Earlier this year, the British Ministry of Defence (MoD) secured a series of gagging orders against The Sunday Times preventing further revelations by `Ingram' appearing in print. At the same time, Scotland Yard Special Branch and others spent months hunting down former members of the FRU in a desperate attempt to identify the `Ingram' source.
In one incident, a house used by a former FRU member was illegally broken into and documents stolen. The FRU member suspected of being `Ingram' was later confronted with the documents during interrogation. The `Ingram' suspect was subsequently charged under the Official Secrets Act.
If the British MoD had hoped that this would be an end to it they have been sadly disappointed. In their haste to silence `Ingram', the MoD had inadvertently identified a possible witness for the Stevens team. For months the Stevens investigation had been banging its head against the brick wall of British military intelligence secrecy. To make any headway, the team needed a breakthrough. The MoD provided it.
The `Ingram' suspect was available and willing to talk to the Stevens team.

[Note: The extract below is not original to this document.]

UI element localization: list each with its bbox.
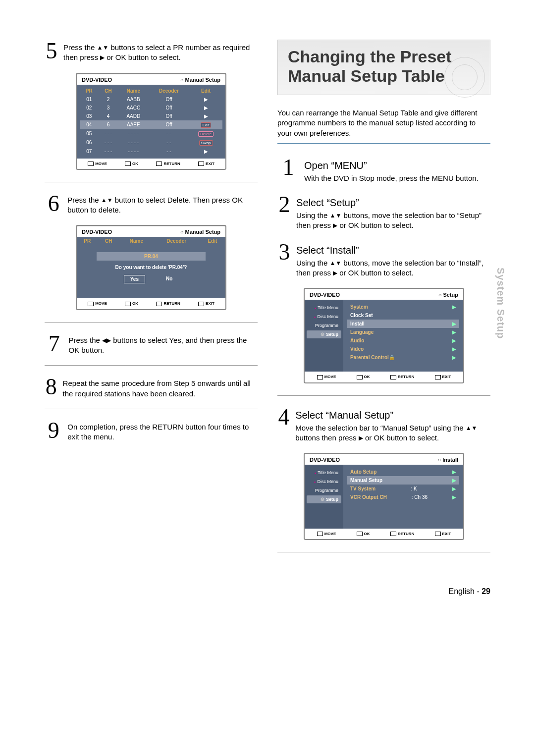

The London Metropolitan Police, who had pursued `Ingram' with such vigour, could hardly deny access to their colleagues investigating the killing of Pat Finucane. `Ingram' was not only able to tell the Stevens team what to look for but also where to look. The FRU kept secret documents detailing their dealings and the records were stored in Thiepval barracks.
Having gained access to the so-called `secret books', the Stevens team could link specific FRU operatives with particular lines of inquiry and request them for interview. A number of former FRU operatives are expected to be arrested and questioned by Stevens.

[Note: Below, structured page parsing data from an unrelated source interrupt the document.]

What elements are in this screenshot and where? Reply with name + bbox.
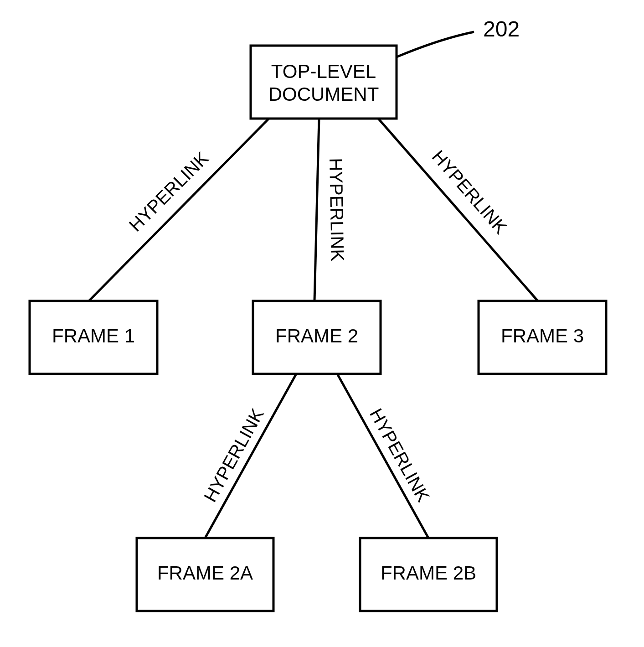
edge-root-f2 [314,119,319,301]
svg-text:FRAME 3: FRAME 3 [501,325,584,347]
edge-label-f2-f2a: HYPERLINK [200,405,268,505]
edge-label-root-f2: HYPERLINK [326,158,348,262]
edge-root-f1 [89,119,269,301]
diagram-canvas: 202 HYPERLINK HYPERLINK HYPERLINK HYPERL… [0,0,644,647]
node-frame-3: FRAME 3 [479,301,606,374]
edge-f2-f2b [337,374,428,538]
reference-number: 202 [483,17,520,41]
edge-label-f2-f2b: HYPERLINK [366,405,434,505]
edge-label-root-f1: HYPERLINK [125,148,212,235]
node-frame-2a: FRAME 2A [137,538,273,611]
svg-text:FRAME 1: FRAME 1 [52,325,135,347]
svg-text:FRAME 2A: FRAME 2A [157,562,253,584]
svg-text:TOP-LEVEL: TOP-LEVEL [271,61,376,82]
edge-f2-f2a [205,374,296,538]
svg-text:DOCUMENT: DOCUMENT [268,83,379,105]
svg-text:FRAME 2B: FRAME 2B [381,562,476,584]
reference-leader [397,32,474,57]
node-frame-2b: FRAME 2B [360,538,497,611]
node-frame-2: FRAME 2 [253,301,381,374]
edge-root-f3 [378,119,538,301]
node-top-level-document: TOP-LEVEL DOCUMENT [251,46,397,119]
node-frame-1: FRAME 1 [30,301,157,374]
svg-text:FRAME 2: FRAME 2 [275,325,358,347]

Two weeks ago, a second former FRU operative was charged but not under the Official Secrets Act. Philip Campbell Smith was charged with intimidating a witness after the personal details of the former FRU member currently cooperating with Stevens were posted on the Internet.
Last month, the British officer who ran the FRU at the height of the unit's campaign of terror (now a Brigadier and military attache in Beijing), was identified as Gordon Kerr. The details of his military career were outlined in a Scottish newspaper. The exposure of Kerr is an indication of the tensions that have been stirred up by the Stevens investigation, not only within the FRU but in the wider British intelligence community. And apparently, the spooks are spooked.

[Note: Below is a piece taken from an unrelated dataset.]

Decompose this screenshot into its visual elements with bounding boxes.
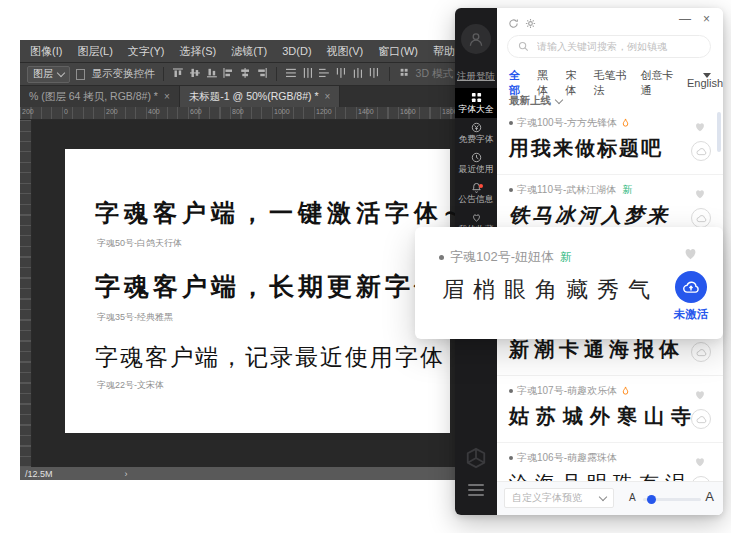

According to recent media reports, a psychologist has been interviewing undercover operatives in the British Army's top security Thiepval barracks. Tension within the ranks of serving FRU operatives has forced British army chiefs to order psychological assessment of its entire military intelligence section. Under the threat of exposure and possible prosecution, it is not surprising that operatives are suffering from low morale. More intriguingly, their military masters appear to be getting very jumpy.
Meanwhile, a former UDR soldier has been charged and remanded in custody on charges relating to the UFF killing of Rathfriland Catholic Laughlin Maginn in 1989. 51-year-old Kieron Dalton, a former Colour Sergeant Major in the UDR, was charged with collusion-related offences between January 1988 and December 1989.
After the Rathfriland killing, the UFF showed a BBC reporter a Crown forces photo montage of `IRA suspects' on which a picture of Maginn appeared. It later emerged that UFF leader Tommy Little had doctored the montage with a photograph of Maginn superimposed by a freelance photographer. The political furore that followed the revelation that loyalist gunmen had access to Crown force documents led to the first Stevens inquiry into collusion.